# Problem details:
Work out how many lines of the records contain "grip". Answer with the number and nothing else.

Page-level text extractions

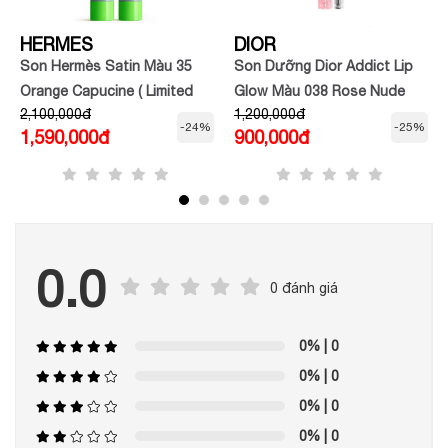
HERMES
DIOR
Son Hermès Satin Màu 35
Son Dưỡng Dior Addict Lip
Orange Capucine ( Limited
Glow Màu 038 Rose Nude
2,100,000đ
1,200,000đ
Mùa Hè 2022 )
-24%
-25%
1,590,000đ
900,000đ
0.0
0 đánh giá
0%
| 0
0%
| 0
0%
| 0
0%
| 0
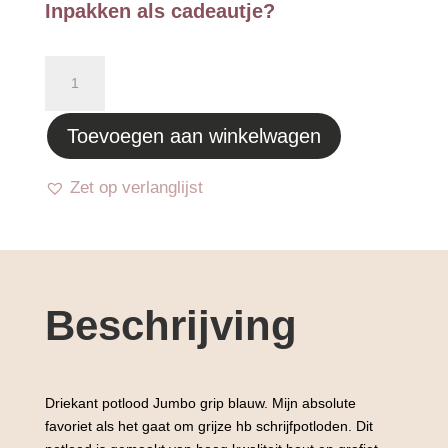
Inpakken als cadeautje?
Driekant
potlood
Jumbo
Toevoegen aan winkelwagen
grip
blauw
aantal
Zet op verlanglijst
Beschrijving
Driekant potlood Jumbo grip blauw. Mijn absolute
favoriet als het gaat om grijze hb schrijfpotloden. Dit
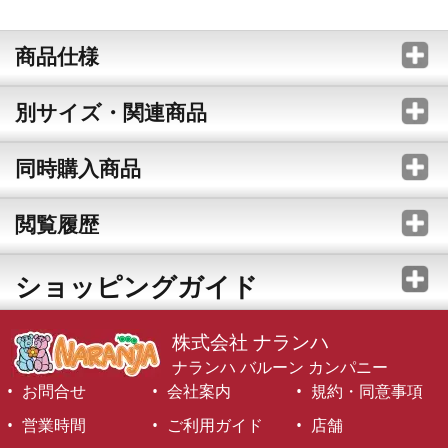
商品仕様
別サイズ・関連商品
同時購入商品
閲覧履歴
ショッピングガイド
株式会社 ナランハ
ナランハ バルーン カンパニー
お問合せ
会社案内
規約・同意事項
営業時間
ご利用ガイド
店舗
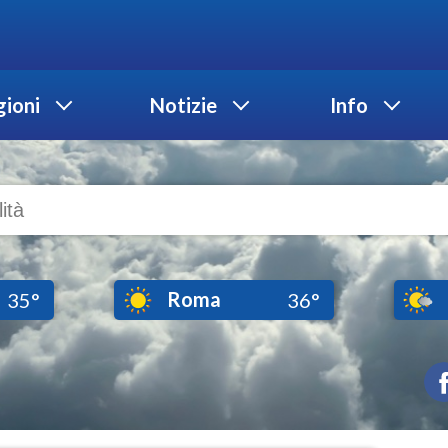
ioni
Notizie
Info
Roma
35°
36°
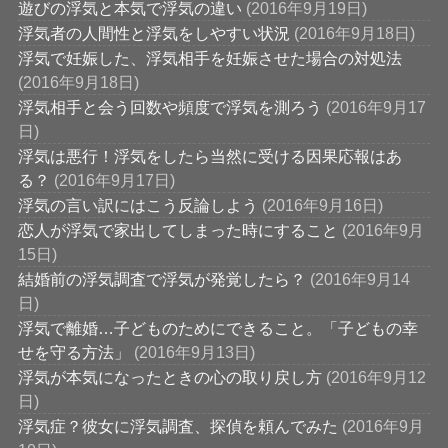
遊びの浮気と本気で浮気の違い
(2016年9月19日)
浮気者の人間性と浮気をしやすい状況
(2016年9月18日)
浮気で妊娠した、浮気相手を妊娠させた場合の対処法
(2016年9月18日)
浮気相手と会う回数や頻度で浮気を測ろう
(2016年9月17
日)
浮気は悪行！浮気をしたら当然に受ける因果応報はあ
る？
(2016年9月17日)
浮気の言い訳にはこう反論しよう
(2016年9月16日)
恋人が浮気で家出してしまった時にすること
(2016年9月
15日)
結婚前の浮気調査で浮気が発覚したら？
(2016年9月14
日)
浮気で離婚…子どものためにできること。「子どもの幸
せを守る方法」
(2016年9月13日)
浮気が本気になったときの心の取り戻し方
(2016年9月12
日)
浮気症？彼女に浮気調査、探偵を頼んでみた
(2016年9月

...

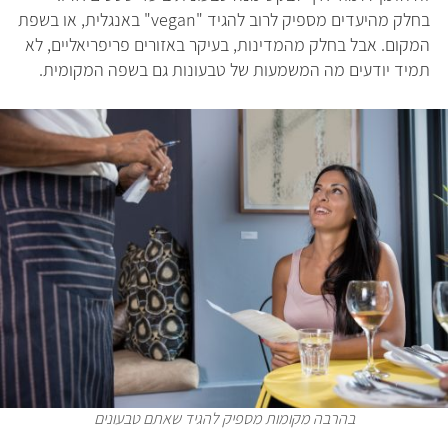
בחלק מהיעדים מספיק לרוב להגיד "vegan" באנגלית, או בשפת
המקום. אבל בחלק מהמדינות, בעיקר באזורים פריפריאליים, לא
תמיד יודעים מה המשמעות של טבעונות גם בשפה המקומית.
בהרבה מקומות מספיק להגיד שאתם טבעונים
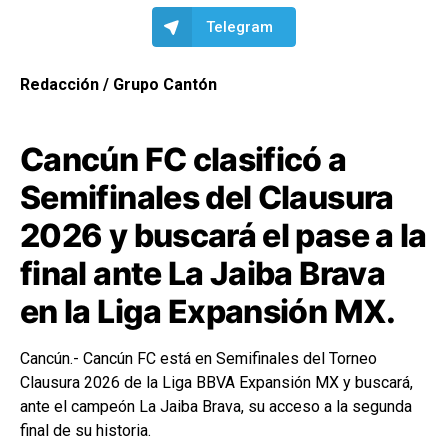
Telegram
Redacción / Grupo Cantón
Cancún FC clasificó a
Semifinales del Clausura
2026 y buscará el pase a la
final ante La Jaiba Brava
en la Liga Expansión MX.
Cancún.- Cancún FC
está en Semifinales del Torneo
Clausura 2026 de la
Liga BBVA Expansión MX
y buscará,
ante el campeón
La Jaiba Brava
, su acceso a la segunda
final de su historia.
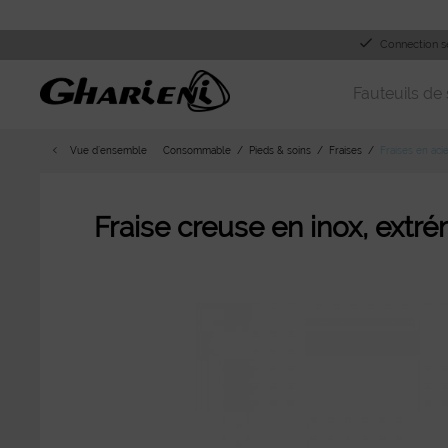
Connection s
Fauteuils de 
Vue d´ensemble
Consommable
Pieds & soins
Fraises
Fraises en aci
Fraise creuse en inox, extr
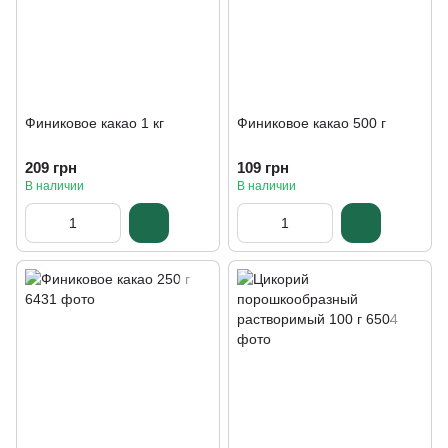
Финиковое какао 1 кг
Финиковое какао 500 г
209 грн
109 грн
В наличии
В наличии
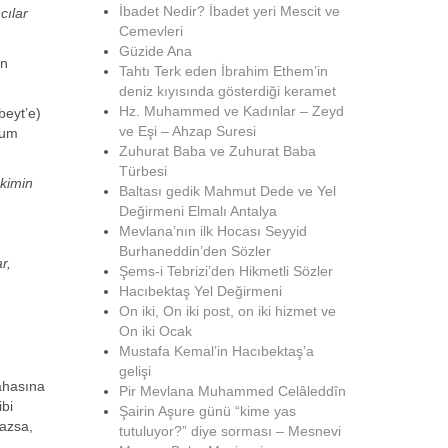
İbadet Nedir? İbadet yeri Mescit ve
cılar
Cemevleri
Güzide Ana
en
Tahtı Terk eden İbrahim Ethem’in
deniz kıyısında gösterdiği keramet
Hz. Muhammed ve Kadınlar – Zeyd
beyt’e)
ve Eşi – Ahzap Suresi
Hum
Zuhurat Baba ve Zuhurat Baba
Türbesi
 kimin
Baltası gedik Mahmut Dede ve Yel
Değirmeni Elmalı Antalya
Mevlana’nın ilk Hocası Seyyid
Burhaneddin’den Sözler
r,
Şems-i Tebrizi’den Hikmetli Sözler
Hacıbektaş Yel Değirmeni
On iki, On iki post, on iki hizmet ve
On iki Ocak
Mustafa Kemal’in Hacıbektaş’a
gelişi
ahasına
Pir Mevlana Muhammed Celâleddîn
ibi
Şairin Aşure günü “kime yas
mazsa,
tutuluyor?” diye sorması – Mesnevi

# Expected answer:
2